Aufrichtig fröhlich stimmte den Generaldirektor aber die Zahl von über 3800 registrierten Teilnehmern. Dass mit dem tropischen Sturmtief «Nicole», das sich zur selben Zeit über den Bahamas zusammenbraute und anderthalb Tage später tatsächlich als Hurrikan nördlich von Miami auf die Küste Floridas traf, ein ungebetener Gast seinen Besuch androhte, kommentierte er mit einem Verweis darauf, dass das 2015 bis 2018 für 620 Mio. USD modernisierte Miami Beach Convention Center «das sicherste Gebäude in ganz Südflorida» sei.

In der Halle, die Anfang Dezember übrigens die Art Basel Miami Beach beherbergt, war auf einer doppelt so grossen Fläche als noch in Toronto 2018 viel von der Aufbruchstimmung zu spüren. Mit 220 Ausstellern in elf Bereichen präsentierte die Messe «internationale Partner für intermodale Lieferketten», so das in Zusammenarbeit mit der Messe München erstellte Konzept. Unter den Ausstellern belegten Deutschland mit 47, Kanada mit 15 sowie Italien und Grossbritannien mit jeweils elf die ersten drei Plätze. Ob sich aber die in einem Landespavillon vereinigten deutschen Häfen unter den Luftfrächtern wirklich heimisch gefühlt haben, darf bezweifelt werden.

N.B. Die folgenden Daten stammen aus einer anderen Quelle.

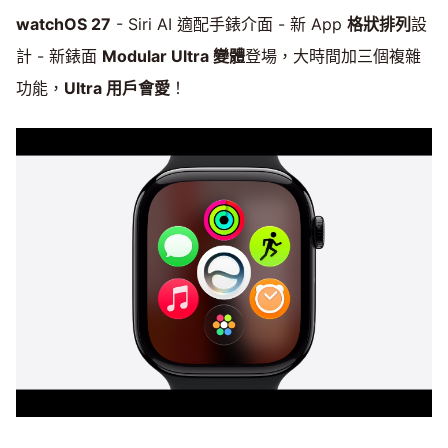
watchOS 27
- Siri AI 適配手錶介面 - 新 App
格狀排列
設
計 - 新錶面
Modular Ultra 變體
登場，大時間加三個複雜
功能，
Ultra 用戶會愛
！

Die Branche in Europa und der Welt

Kritisch kommentierten auch langjährige Tiaca-Mitglieder, dass die Teilnahme am ACF, das von nun an immer in Miami Beach stattfinden soll, für die meisten Besucher und Aussteller, nämlich jene aus Europa, lange Reisen und hohe Investitionen erfordere. Diesem Einwand setzte Chairman Steven Polmans entgegen, dass ein alle zwei Jahre wechselnder Austragungsort einen grossen Aufwand für die Tiaca bedeute, die darüber hinaus systematisch die Begegnung vor Ort suche: So finden 2023 nach dem Regionalsymposium in Amsterdam letzten Juni ähnliche Veranstaltungen in Delhi (März) und Nairobi (Juni) statt. Und mit dem Excutive Summit kehrt die Tiaca vom 6. bis 8. November sogar an die alte Wirkungsstätte des früheren Frachtchefs des Flughafens Brüssel zurück.

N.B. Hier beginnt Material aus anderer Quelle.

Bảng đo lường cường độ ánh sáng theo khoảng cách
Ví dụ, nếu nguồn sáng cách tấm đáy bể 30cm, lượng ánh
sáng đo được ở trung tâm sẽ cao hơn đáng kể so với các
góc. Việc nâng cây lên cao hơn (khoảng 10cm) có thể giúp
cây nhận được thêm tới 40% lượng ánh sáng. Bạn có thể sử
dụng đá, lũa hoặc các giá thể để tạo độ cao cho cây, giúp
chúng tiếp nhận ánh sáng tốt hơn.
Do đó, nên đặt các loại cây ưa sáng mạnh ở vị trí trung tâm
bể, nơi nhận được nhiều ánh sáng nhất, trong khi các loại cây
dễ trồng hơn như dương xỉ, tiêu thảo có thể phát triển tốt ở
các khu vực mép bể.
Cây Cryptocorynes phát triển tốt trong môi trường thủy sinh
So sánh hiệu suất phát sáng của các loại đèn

Natürlich war das ACF auch wieder vollgepackt mit hochkarätig besetzten Podiumsdiskussionen und detaillierten Vorträgen. Sander Schuringa von Seabury Cargo etwa sprach in seinem Branchenausblick von «dunklen Wolken», aber auch «viel Raum für Optimismus»: Ja, die Yields seien zuletzt global zurückgegangen, lägen aber immer noch weit über den präpandemischen Werten. Ausserdem entwickle sich der transatlantische Korridor immer noch positiv. Kapazitäten mangelten weiterhin zwischen Europa und Asien. Aber auf dieser Strecke gibt es ja seit dem 24. Februar einen neuen Krisenherd, der die Weltwirtschaft und die Lieferketten noch länger beschäftigen dürfte.

Vergangenheit und Zukunft

Larry Coyne mit zwei Jahren Verspätung und der dieses Jahr ernannte Olivier Bijaoui sind während des ACF 2022 offiziell in die Tiaca-Ruhmeshalle eingezogen.

Grund zu feiern gab es auch für die Gewinner des diesjährigen Nachhaltigkeitspreises. In der Kategorie «Corporate» wurde der Flughafen Edmonton für seinen ganzheitlichen Ansatz «Airport City Sustainability Campus» ausgezeichnet. Unter den drei Finalisten der Kategorie «Start-up/Small Business» überzeugte Cargo AI das Publikum mit «Cargo2Zero» am meisten.

Die Auszeichnung für das Lösungsportfolio für Spediteure, das darauf abzielt, die Luftfrachtbranche durch Einsatz eines CO2-Effizienz-Scores zu dekarbonisieren, bringt dem IT-Unternehmen aus Singapur 10,000 USD ein.